Но опять-таки звучали либо поверхностные, либо непреемлимые предложения. Всё было зря. Кто-то в сердцах посоветовал ему отправиться на Саламин и спросить совета у самих мегарян, каким образом можно отобрать у них остров.
Правда, одно замечание Солон принял к сведению. Известный кулачный боец, участник многих состязаний Поликсен утверждал, что мегаряне боятся кулачного боя. Бороться в схватке они умеют прекрасно, но если наносить им сильные удары в грудь, а то и в голову, то они весьма побаиваются, не любят.
«А кто же любит, если его бьют по голове?» – размышлял главнокомандующий. Но всё-таки счёл совет полезным.
Он и сам хорошо знал о такой слабости мегарян. Но одно дело, когда ты полагаешься только на своё мнение, и совсем иное, когда об этом говорят многие. К тому же вспомнился и Гомер, предпочитавший кулачный бой другим видам состязаний.

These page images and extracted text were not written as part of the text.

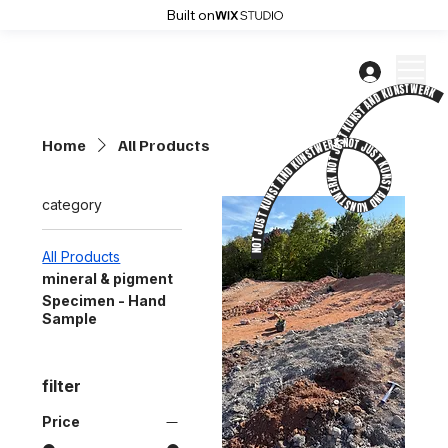
Built on
NOT JUST KUNST AND KUNSTWERK NOT JUST KUNST AND KUNSTWERK NOT JUST KUNST AND KUNSTWERK NOT JUST KUNST AND KUNSTWERK NOT JUST KUNST AND KUNSTWERK NOT JUST KUNST AND KUNSTWERK NOT JUST KUNST AND KUNSTWERK NOT JUST KUNST AND KUNSTWERK NOT JUST KUNST AND KUNSTWERK NOT JUST KUNST AND KUNSTWERK
Home
All Products
category
All Products
mineral & pigment
Specimen - Hand
Sample
filter
Price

По ночам вновь снились чудовищные кошмары, от которых Солон стонал, просыпался, беспомощно сидел в терзаниях и муках, пребывал в задумчивости, забытьи и мучительных тяготах. Казалось, Гипнос и его сын Морфей намеренно одолевали спящего стратега роем тяжелых мрачных видений. Любящая его жена Элия с нежностью и сочувствием наблюдала за происходящим, но помочь ничем не могла. Ласково обнимая мужа, она нежно утешала его:
– Нельзя так, милый. Успокойся, не то мегаряне сведут тебя в могилу ещё до начала войны.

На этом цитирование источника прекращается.